LIVING in the Republic of Ireland, I remember desperately splitting up packets of condoms that friends had brought home from their travels abroad. We lived in constant fear of the dangerous ignorance in which we were steeped; our ignorance about our own and women's sexuality, our fear of sex, of abnormality, of our bodies, of masturbation.

It was only natural for men to want to change that. Oh, don't get me wrong. It is not always because we choose to or feel some deep concern for women. Very often, it is because women will no longer tolerate being with a partner who has the brain capacity of a bean-bag.

[image, unknown]
Fatherhood: not a new man but
a new way of being is what men need.
MARK EDWARDS / STILL PICTURES

It is also because the traditional deal no longer satisfies our desires. Patriarchy imposes on men a whole set of unhappy behaviours. Under a new deal men can discover fatherhood in a new way and leave behind the heavy role of father as the removed object of fear and punishment in the family.

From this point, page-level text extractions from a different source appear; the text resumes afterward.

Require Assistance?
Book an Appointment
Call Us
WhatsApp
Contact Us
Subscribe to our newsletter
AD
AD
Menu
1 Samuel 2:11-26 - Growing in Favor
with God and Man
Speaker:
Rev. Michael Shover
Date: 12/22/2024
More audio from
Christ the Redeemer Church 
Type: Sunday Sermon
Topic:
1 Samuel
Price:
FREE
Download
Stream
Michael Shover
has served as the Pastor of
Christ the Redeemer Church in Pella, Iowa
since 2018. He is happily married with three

Men need to be creative in redefining their roles. Though how they have done this sometimes leaves much to be desired. I am suspicious of these so-called 'new men'. Media creation or not, I think the idea of a guy who will dedicate his life to being a super-feminist and knit you an orgasm in his spare time is a little far-fetched for me. No, the old man suits me fine; he just needs to transform himself.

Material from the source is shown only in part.